EXERCISE PROMPT: The answer must consist of every line from the data that holds "recadrer".

PROVIDED ENTRIES:
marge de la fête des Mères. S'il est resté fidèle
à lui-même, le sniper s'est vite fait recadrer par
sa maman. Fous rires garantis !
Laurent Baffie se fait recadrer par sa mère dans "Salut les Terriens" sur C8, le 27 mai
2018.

FINISHED TASK:
à lui-même, le sniper s'est vite fait recadrer par
Laurent Baffie se fait recadrer par sa mère dans "Salut les Terriens" sur C8, le 27 mai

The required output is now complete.